Ne marchez pas !

Comme certains d'entre vous le savent, Hal et moi, nous sommes entrainés et avons couru une course de 5 km il y a de cela quelques samedi. Pour l’entrainement, nous avions marqué un parcourt d’environ 2 km autour de certaines rues à Verdun. Deux à trois fois par semaine nous avons couru suffisamment pour faire jusqu'à 5 km, et parfois juste un peu plus. Sans collines et en gardant une vitesse qui nous permettaient de converser pendant que nous courions, l’entrainement a été relativement facile.
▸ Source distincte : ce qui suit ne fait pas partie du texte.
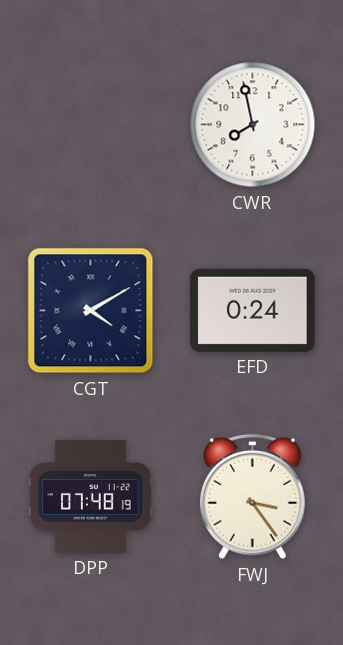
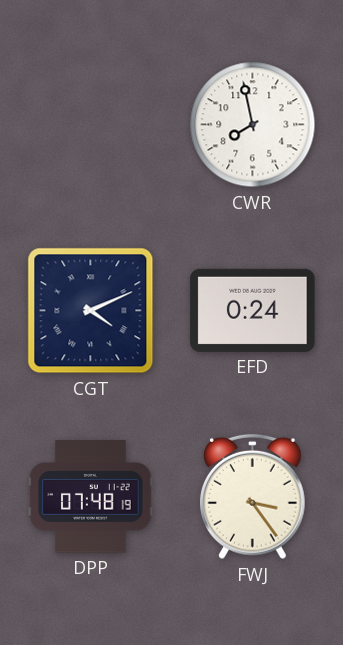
CGT: 4:10 -> 4:11
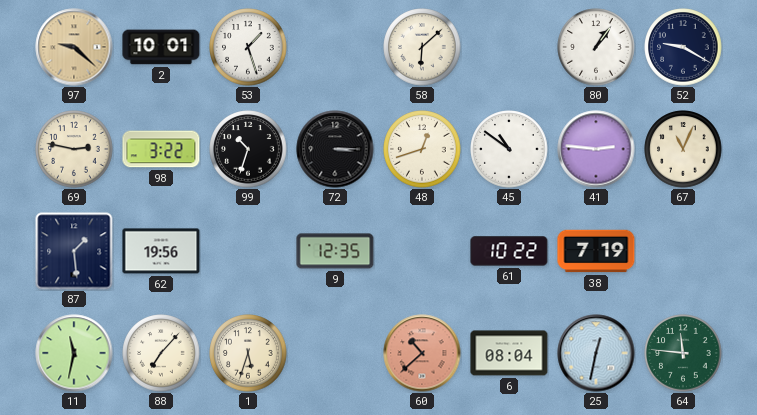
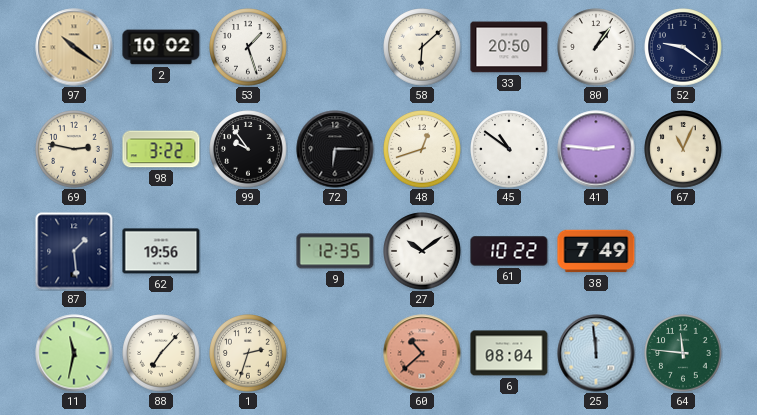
97: 9:22 -> 10:21
2: 10:01 -> 10:02
33: none -> 20:50
52: 9:20 -> 9:21
99: 10:33 -> 9:54
72: 3:15 -> 6:15
27: none -> 10:09
38: 7:19 -> 7:49
1: 5:33 -> 2:33
25: 12:32 -> 11:59
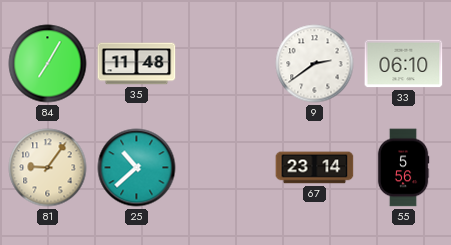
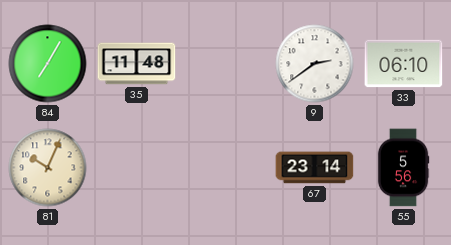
81: 9:06 -> 10:04
25: 10:38 -> none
Cependant, le jour de la course, nous avons convenu tous les deux que nous commencerions à courir ensemble, mais que si l’un de nous avait l'énergie pour aller de l'avant, nous pourrions nous séparer et courir à notre propre rythme. En fait, ce qui s'est passé, comme nous l'avons tous deux découvert, les choses étaient beaucoup plus difficiles. Il y avait des collines, de la boue et aucune conversation ! Bien que j’aurais aimé m’arrêter de courir et commencer à marcher, j’avais un plus grand désir en moi, celui de pouvoir dire que j'avais couru toute la course sans m'arrêter. Tel fût le cas, avec beaucoup de paroles du genre « Seigneur, ne me laisse pas m'arrêter! » et même un sprint de 100 m pour l'arrivée, je peux dire honnêtement j'ai couru la course au complet, à seulement une minute du rythme de notre entrainement. (HAL, lui, en était seulement à 2 secondes!)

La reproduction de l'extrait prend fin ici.